Budget 2019 expectations: Banking, finance sector demand incentives, alternate mechanism for KYC authentication
The barring of private companies from using Aadhaar for KYC authentication has increased compliance cost.
Budget 2019 demands: The banking and financial sector in India has demanded incentives and an alternate mechanism for KYC authentication from the Narendra Modi government when his Finance Minister Arun Jaitley when the Indian budget gets presented in parliament on February 1. They said current KYC norms enhances the compliance cost of the banks, which is leading to the lowering of loan disbursal by various Indian banks. They said coming budget would be an ideal occasion to meet their age-old demand.
Dr. Arun Singh, Lead Economist at Dun and Bradstreet told Zee Business online, "The barring of private companies from using Aadhaar for KYC authentication has increased compliance cost. We expect the budget to provide some incentives to the banking and financial industry to come up with an alternate mechanism to authenticate their customers online. Further, we also expect the government to propose plans for centralisation of compliance processes in order to lower compliance costs."

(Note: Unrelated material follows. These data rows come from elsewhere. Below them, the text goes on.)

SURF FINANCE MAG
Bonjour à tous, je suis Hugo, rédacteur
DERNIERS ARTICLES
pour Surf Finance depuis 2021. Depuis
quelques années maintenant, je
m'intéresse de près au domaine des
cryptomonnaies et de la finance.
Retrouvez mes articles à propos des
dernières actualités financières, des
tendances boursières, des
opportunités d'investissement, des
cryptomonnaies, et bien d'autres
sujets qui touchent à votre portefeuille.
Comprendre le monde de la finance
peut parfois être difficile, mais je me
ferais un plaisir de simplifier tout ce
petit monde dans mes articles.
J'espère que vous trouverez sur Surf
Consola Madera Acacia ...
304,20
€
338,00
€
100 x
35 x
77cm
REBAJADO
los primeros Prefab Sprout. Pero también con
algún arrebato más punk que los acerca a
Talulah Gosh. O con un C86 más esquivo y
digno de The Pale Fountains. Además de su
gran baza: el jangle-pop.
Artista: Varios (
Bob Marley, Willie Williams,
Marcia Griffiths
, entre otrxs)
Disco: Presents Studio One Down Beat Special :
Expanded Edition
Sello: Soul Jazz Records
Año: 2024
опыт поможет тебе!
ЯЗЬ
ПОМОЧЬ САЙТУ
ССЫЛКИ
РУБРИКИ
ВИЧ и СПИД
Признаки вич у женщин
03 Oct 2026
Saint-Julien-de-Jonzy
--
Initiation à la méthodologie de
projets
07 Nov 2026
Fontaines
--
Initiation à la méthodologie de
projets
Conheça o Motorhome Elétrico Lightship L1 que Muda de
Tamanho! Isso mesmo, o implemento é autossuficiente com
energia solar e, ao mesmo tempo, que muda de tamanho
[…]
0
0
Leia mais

Bhupinder Singh, Founder and CEO at Incred told Zee Business online, "Today, leading NBFCs draw power from cutting-edge technologies. Their advanced approach has enabled them to decrease their TAT (turnaround time) in loan processing while also ensuring that the NPAs remain considerably low and diminish progressively. NBFCs have increased their overall market share in MSME credit by around 17 per cent year-on-year till a mid-last year, whereas private sector bank's share only increased by 6.4 per cent and public sector bank's decreased by around 9 per cent. Similar results can be seen in consumer credit. Having said that, we strongly believe that the budget should have some subsidies for the MSME segment and credit support to enable them to continue growing and borrow effectively for that. It will help in bridging the prevailing credit gap and acquaint our nation with experience superior growth rate while tangibly increasing the employment opportunities."